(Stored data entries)
# # #
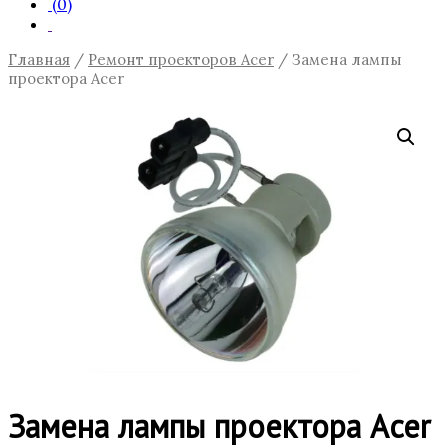
(0)
Главная
/
Ремонт проекторов Acer
/ Замена лампы
проектора Acer
Замена лампы проектора Acer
# # #
## Instructions for the task
Give the data again exactly, without pictures.

## Finished exercise
(0)
Главная
/
Ремонт проекторов Acer
/ Замена лампы
проектора Acer
Замена лампы проектора Acer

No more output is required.